One of the most advantageous aspects of hybridization breeding is the ability to provide individuals with favorable gene combinations through recombination between genetically polymorphic parents. However, significant distortions of the transmission ratio, which are associated with reproductive barriers, are frequently observed in crosses between diverging cultivars in rice. Such segregation distortions often prevent the occurrence of favorable gene combinations in the hybrid progeny produced in rice breeding. Thus, it is very important to identify such factors and determine the chromosomal location of the genes in order to facilitate hybridization breeding between distantly related rice cultivars.

During the development of chromosome segment substitution lines (CSSLs) between 'Koshihikari' (a japonica cultivar) and 'Nona Bokra' (an indica cultivar), we observed segregants with poor growth in the self-pollinated progeny of BC₃F₁, in which a part of chromosome 2 was heterozygous in the genetic background of 'Koshihikari'. These plants eventually died before the heading stage in the paddy field.

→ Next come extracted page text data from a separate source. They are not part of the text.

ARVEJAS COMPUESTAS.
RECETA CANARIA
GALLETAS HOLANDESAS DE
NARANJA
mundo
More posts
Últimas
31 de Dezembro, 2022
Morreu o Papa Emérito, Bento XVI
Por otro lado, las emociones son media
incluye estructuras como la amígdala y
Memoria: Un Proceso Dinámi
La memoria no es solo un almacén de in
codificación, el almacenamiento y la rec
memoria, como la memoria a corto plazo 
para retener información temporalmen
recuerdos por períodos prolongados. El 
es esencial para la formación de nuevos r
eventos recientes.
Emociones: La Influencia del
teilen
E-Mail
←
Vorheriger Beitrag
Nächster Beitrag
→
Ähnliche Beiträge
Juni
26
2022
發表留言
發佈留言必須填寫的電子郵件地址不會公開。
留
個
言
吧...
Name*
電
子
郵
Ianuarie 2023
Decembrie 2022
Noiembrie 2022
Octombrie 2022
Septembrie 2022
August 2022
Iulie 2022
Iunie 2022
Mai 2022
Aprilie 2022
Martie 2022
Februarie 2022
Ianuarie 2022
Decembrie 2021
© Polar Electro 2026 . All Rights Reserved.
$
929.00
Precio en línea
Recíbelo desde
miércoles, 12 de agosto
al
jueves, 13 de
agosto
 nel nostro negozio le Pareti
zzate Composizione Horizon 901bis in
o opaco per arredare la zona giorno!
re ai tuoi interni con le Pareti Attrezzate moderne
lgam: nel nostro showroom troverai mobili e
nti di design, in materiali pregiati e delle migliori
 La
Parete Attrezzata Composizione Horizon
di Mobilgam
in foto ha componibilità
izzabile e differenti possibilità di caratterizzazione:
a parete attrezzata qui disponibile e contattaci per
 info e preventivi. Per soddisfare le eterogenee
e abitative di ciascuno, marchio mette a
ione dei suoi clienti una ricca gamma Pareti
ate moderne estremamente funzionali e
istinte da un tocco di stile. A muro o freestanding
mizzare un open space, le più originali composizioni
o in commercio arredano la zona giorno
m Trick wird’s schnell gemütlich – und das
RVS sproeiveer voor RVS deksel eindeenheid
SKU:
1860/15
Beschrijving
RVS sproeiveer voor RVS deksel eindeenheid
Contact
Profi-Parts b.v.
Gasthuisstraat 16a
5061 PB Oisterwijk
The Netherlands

To determine the inheritance mode for the genes responsible for the poor growth, we monitored the growth habit of 288 plants derived from one BC₃F₃ segregating population in a growth chamber. The segregation ratio of normal seedlings to those with poor growth was 213:75 (close to the expected ratio of 3:1, χ²= 0.68^ns), suggesting that the poor growth was controlled by a single recessive gene. The phenotype of these plants was characterized by the production of shorter leaves and leaf sheaths compared with those of normal segregants and by mortality during the seedling stage (Fig. 1).

In order to determine the chromosomal location of the gene for poor growth, we selected 248 plants thought to be recessive homozygous at the target locus from a total segregant population of 1056 plants (BC₃F₃). Using these plants, we performed linkage analysis using simple sequence repeat (SSR) and insertion/deletion (Indel) markers. We mapped the causal gene at a position between K/Nindel-1 and RM12463 on the short arm of chromosome 2 (Fig. 2) and no recombinant was observed between the causal gene and RM12453. So far, several genes have been identified for poor growth in the genetic analysis of progeny between distantly related cultivars (Fukuoka et al. 1998, 2005, Kubo and Yoshimura 2002). The chromosomal location of the gene identified in this study was different from those of genes previously reported. Therefore, the gene was tentatively designated as hbd1(hybrid breakdown 1).

Based on the results of the linkage analysis, plants homozygous for the 'Nona Bokra' allele at hbd1(t) are preferentially eliminated by mortality during the early seedling stage. However, the 'Nona Bokra' parental line did not itself show such a phenotype, suggesting that other gene(s) interact with the 'Nona Bokra' hbd1 (t) allele. It will be necessary to identify such gene(s) in order to deeply understand phenomena of hybrid breakdown.

References

Fukuoka S., H. Namai and K. Okuno, 1998. RFLP mapping of the genes controlling hybrid breakdown in rice (Oryza sativa L.). Theor. Appl. Genet. 97: 446-449.

Fukuoka S., M. C. V. Newingham, M. Ishtiaq, T. Nagamine, M. Kawase and K. Okuno, 2005. Identification and mapping of two new loci for hybrid breakdown in cultivated rice. RGN 22: 29-31.

Harushima Y., M. Yano, A. Shomura, M. Sato, T. Shimano, Y. Kuboki, T. Yamamoto, S. Y. Lin, B. A. Antonio, A. Parco, H. Kajiya, N. Huang, K. Yamamoto, Y. Nagamura, N. Kurata, G. S. Khush and T. Sasaki, 1998. A high density rice genetic linkage map with 2275 markers using a single F₂ population. Genet. 148: 479-494.

Kubo T. and A. Yoshimura, 2002. Genetic basis of hybrid breakdown in a Japonica/Indica cross of rice, Oryza sativa L. Theor. Appl. Genet. 105: 906-911.